OPGEHEVEN : Koninklijk besluit houdende toepassing van art. 34 van de
wetten op het toekennen van de academische graden en het programma van de
universitaire examens, gecoördineerd op 31 december 1949, wat betreft de
vrijstelling van ondervraging, het aantal proeven en de duur van de
studiën.
goedkeuringsdatum
20 AUGUSTUS 1970
publicatiedatum
B.S.30/09/1970
datum laatste wijziging
13/02/2017
COORDINATIE
Opgeheven door Decr. 23-12-2016 - B.S. 13-2-2017
BOUDEWIJN, Koning der Belgen,
Aan allen die nu zijn en hierna wezen zullen, Onze Groet.

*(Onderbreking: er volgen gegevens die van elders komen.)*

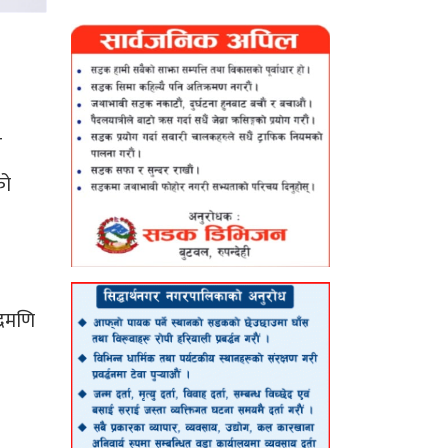
र
को
्रमणि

Gelet op de wetten op het toekennen van de
academische graden en het programma van de universitaire examens,
gecoördineerd op 31 december 1949, inzonderheid op artikel 34;
Gelet op de wet van 23 december 1946 houdende
instelling van een Raad van State, inzonderheid op artikel 2, lid 2;
Gelet op de dringende noodzakelijkheid;
Op de voordracht van Onze Ministers van Nationale
Opvoeding,
Hebben Wij besloten en besluiten Wij
:
Artikel 1.
De houders van een diploma
betreffende een academische graad die een nieuwe academische graad wensen te
behalen, worden vrijgesteld van de ondervraging over de vakken of gedeelten van
vakken waarover zij reeds ondervraagd werden bij het examen voor de graad
waarvan zij houder zijn.
De bepalingen van
voorgaand lid zijn mede van toepassing op :
1° de examinandi die geslaagd zijn voor ten minste
één proef van het examen voor een academische graad;
2° de houders van een benoemingsbrief ter
vervanging van het brevet van officier der artillerie of der genie welke uit de
applicatieschool komen en welke één der graden van burgerlijk
ingenieur wensen te behalen.
Art. 2.
De bevoegde examencommissie
bepaalt de vakken of gedeelten van vakken waarvan vrijstelling van ondervraging
wordt verleend.
Art. 3.
Het aantal proeven en de duur van
de studiën voor het behalen van de hiernavermelde academische graden door
de personen bedoeld in artikel 1, worden bepaald in de onderstaande lijst :
1. Graad van kandidaat in de farmaceutische
wetenschappen :
1° de houder van het diploma
van licentiaat in de wetenschappen, groep scheikundige wetenschappen;
één proef en minstens één jaar studie na het
behalen van genoemd diploma.
2. Graad van
apotheker :
1° de houder van het diploma van
licentiaat in de wetenschappen, groep scheikundige wetenschappen : drie proeven
en minstens drie jaar studie na het behalen van genoemd diploma. Na minstens
één jaar studie mogen het examen voor de graad van kandidaat in
de farmaceutische wetenschappen en de eerste proef van het examen voor de graad
van apotheker tijdens hetzelfde academiejaar afgelegd worden.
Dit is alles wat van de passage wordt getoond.